The potatoes look very close together, but they aren't, they are spaced one foot apart in the row. The rows are 220' long.

The next step is getting the potatoes covered. Karl is covering the first row with leaf mold - it makes the potatoes much easier to harvest, but we don't have enough for all four rows, so the other rows will be covered with the soil from their trenches. This is the back breaking part - it is done using a hoe.

I've got two rows done, where's Karl?

Oh, there he is - I think I'll leave the last row for him while I go in for a cup of tea.

26 March 2013

Outdoors is Really Scary!

Today was the first day outside for this year's chicks. With great excitement opened the chicken house door and... well nothing.
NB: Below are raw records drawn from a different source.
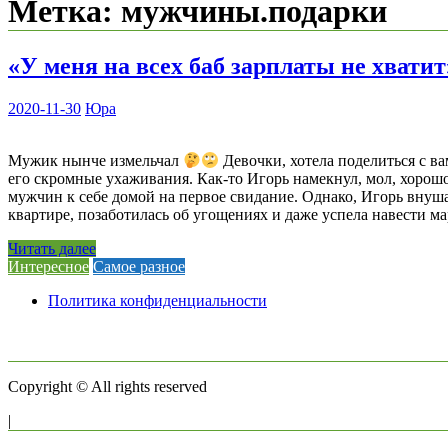
Метка:
мужчины.подарки
«У меня на всех баб зарплаты не хватит
2020-11-30
Юра
Мужик нынче измельчал
Девочки, хотела поделиться с ва
его скромные ухаживания. Как-то Игорь намекнул, мол, хорошо
мужчин к себе домой на первое свидание. Однако, Игорь внуша
квартире, позаботилась об угощениях и даже успела навести м
Читать далее
Интересное
Самое разное
Политика конфиденциальности
Copyright © All rights reserved
|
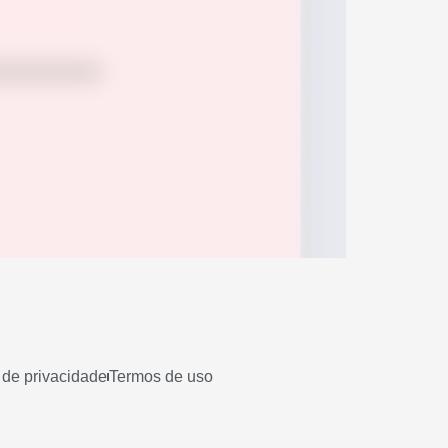
a de privacidade
Termos de uso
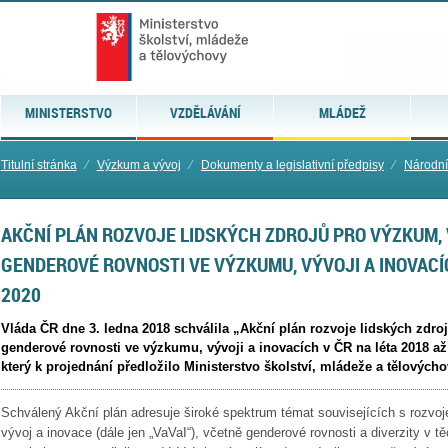
MINISTERSTVO
VZDĚLÁVÁNÍ
MLÁDEŽ
Titulní stránka
⁄
Výzkum a vývoj
⁄
Dokumenty a legislativní předpisy
⁄
Národní 
AKČNÍ PLÁN ROZVOJE LIDSKÝCH ZDROJŮ PRO VÝZKUM, 
GENDEROVÉ ROVNOSTI VE VÝZKUMU, VÝVOJI A INOVACÍC
2020
Vláda ČR dne 3. ledna 2018 schválila „Akční plán rozvoje lidských zdro
genderové rovnosti ve výzkumu, vývoji a inovacích v ČR na léta 2018 až 
který k projednání předložilo Ministerstvo školství, mládeže a tělovýcho
Schválený Akční plán adresuje široké spektrum témat souvisejících s rozvo
vývoj a inovace (dále jen „VaVaI“), včetně genderové rovnosti a diverzity v t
I was ready with camera in hand (a rarity for me) but these were no divas.

They seem to have noticed the open door...

...but they do not trust it.

I've seen enough.

One brave girl makes the leap.
The rush starts.

Stampede!

That's enough, time to go back in.
I think about half of the girls ended up having a quick look outside. A little grass was eaten, a little dirt was scratched, but overall they didn't seem too impressed.
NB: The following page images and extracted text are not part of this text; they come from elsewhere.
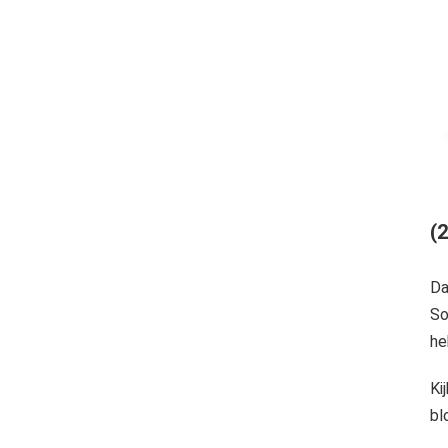
(2
Da
So
he
Ki
bl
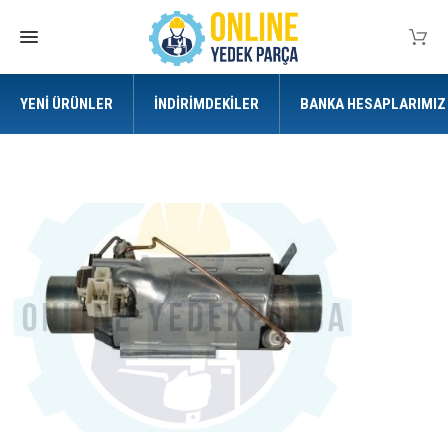
YENI ÜRÜNLER
İNDIRIMDEKILER
BANKA HESAPLARIMIZ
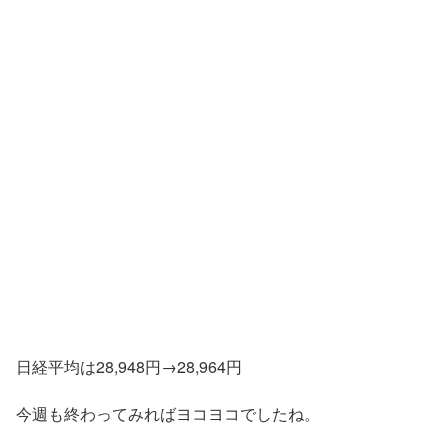
日経平均は28,948円→28,964円
今週も終わってみればヨコヨコでしたね。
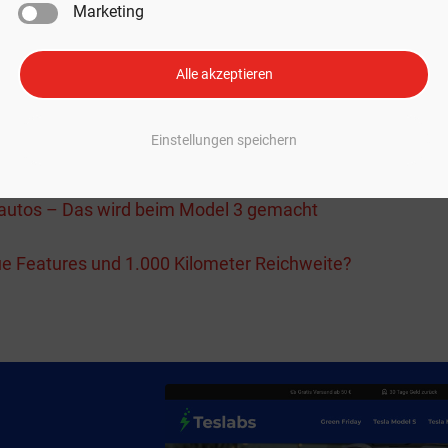
Marketing
glich die brisantesten Neuigkeiten zur innovativen E-Auto
Alle akzeptieren
Einstellungen speichern
Auswahl interessanter Beiträge für dich:
oautos – Das wird beim Model 3 gemacht
e Features und 1.000 Kilometer Reichweite?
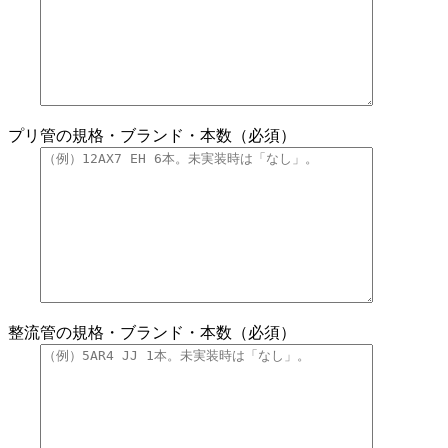
プリ管の規格・ブランド・本数（必須）
整流管の規格・ブランド・本数（必須）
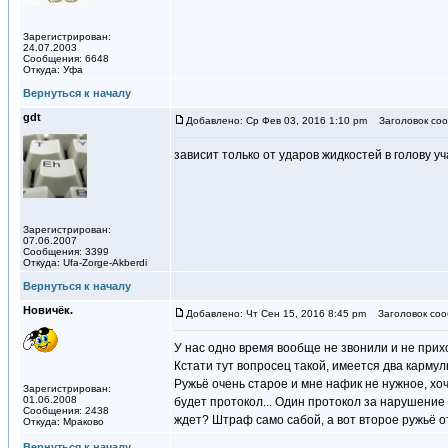
Зарегистрирован:
24.07.2003
Сообщения: 6648
Откуда: Уфа
Вернуться к началу
gdt
Добавлено: Ср Фев 03, 2016 1:10 pm
Заголовок соо
зависит только от ударов жидкостей в голову у
Зарегистрирован:
07.06.2007
Сообщения: 3399
Откуда: Ufa-Zorge-Akberdi
Вернуться к началу
Новичёк.
Добавлено: Чт Сен 15, 2016 8:45 pm
Заголовок соо
У нас одно время вообще не звонили и не прих
Кстати тут вопросец такой, имеется два кармул
Ружьё очень старое и мне нафик не нужное, хоч
Зарегистрирован:
01.06.2008
будет протокол... Один протокол за нарушение 
Сообщения: 2438
ждет? Штраф само сабой, а вот второе ружьё 
Откуда: Мраково
Вернуться к началу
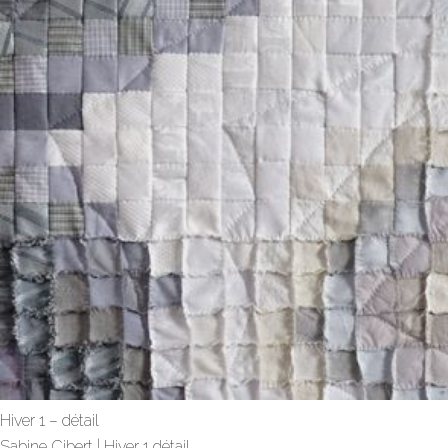
Hiver 1 – détail
Sabine Cibert | Hiver 1 détail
I went looking for something else to photograph and came across these lovely ladies:


Two Fat Hens!

An Easter Egger and a Speckled Sussex.

This is the speckliest Speckled Sussex we have ever owned. The photo looks out of focus, but I think it is just her feather pattern. Their bright red combs show they are in lay and sure enough - among today's eggs was one green egg and one pinkish egg.


14 March 2013

Chicken Tractors?


I had really wanted to move the chickens into tractors so they could clean up the field, eating the spent vegetable plants, bug, grubs and weed seeds, and at the same time we would know where they were laying their eggs. It seemed ideal and totally fitting with our sustainable method of farming, in theory. We built, or started to build, a couple of different styles of chicken tractors, but each time we had the same problem - they looked like a cage. Granted they were large cages (one was 8' by 8' by 2' another was 8' by 10' by 4'), but even with one chicken in each there was no space for that chicken to run like they do all over the farm at the moment. We couldn't do it.

Onto Plan Two (or three or four or five)
A new chicken house. This wasn't perfect - I still dreamed of the field clean-up crew and easy to find eggs - but the chicks were outgrowing their brooders and I had run out of tractor ideas. We decided to add onto the packing shed with the chicken door going out into the back field.
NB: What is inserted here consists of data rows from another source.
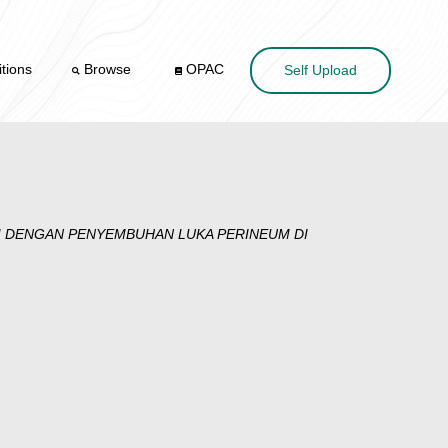
tions
Browse
OPAC
Self Upload
M DENGAN PENYEMBUHAN LUKA PERINEUM DI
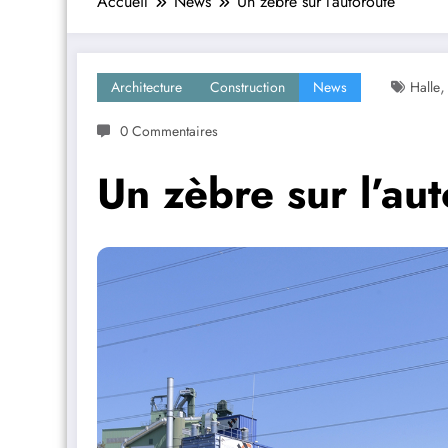
Accueil
News
Un zèbre sur l’autoroute
Architecture
Construction
News
Halle
0 Commentaires
Un zèbre sur l’au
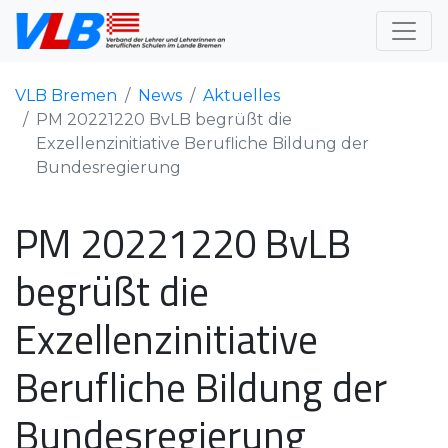
VLB Bremen
News
Aktuelles
PM 20221220 BvLB begrüßt die
Exzellenzinitiative Berufliche Bildung der
Bundesregierung
PM 20221220 BvLB
begrüßt die
Exzellenzinitiative
Berufliche Bildung der
Bundesregierung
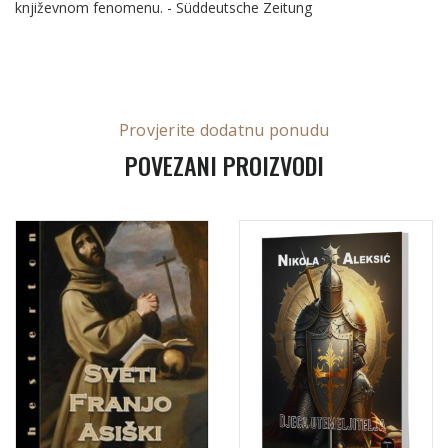
književnom fenomenu. - Süddeutsche Zeitung
Provjerite dodatnu ponudu
POVEZANI PROIZVODI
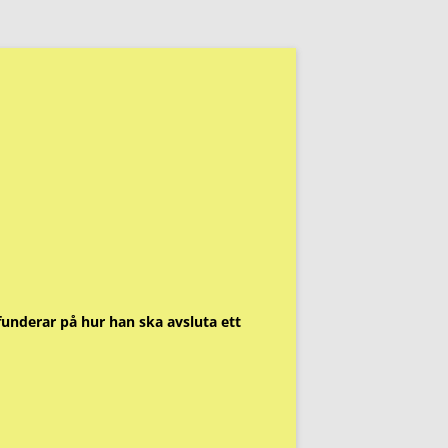
funderar på hur han ska avsluta ett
As Karl started building I became more and more excited about the possibilities. Can you make me a full sized door on the side for easy cleaning? If you make me a hatch on the side nearest the packing door shed I will be able to collect the eggs with ease. Oh, if you make another hatch under that first one I can put the feeders and waters under the nest boxes and fill them from outside. I have a great pan for the perches... He humoured me and I got everything I wanted - I hope the chickens appreciate it.


In this picture you can see the feeders and the space above where the nestboxes will go. These girls are still too young to lay eggs and they are too young for the perches I planned too - to the left you can see the re-purposed shelving they are using for learner perches. Sharp eyed individuals will recognise these as the old packing tent shelves. Before that they were plant stands at a big box store. This is probably the last use we will get from them, but it feels great to have given them over 9 years of life after they were destined for the dumpster.

The girls move in.
We introduced the girls to their new house, and to each other, on Tuesday evening. They had been in three separate brooders to give them the most space possible (even when they need to be in a secure enclosure we cannot stand the idea of them being cooped up - haha). First we took the feeders and waterers from the brooders, refilled them and hung them in the hen house (oops the pipe is bending - first design flaw noted). Then each group of pullets was taken from their brooder into a cage and carried to the hen house for release. Every single one of them ignored the open space and made a beeline for the water as though they had never seen water before in their lives. It made for a very disappointing photo opportunity.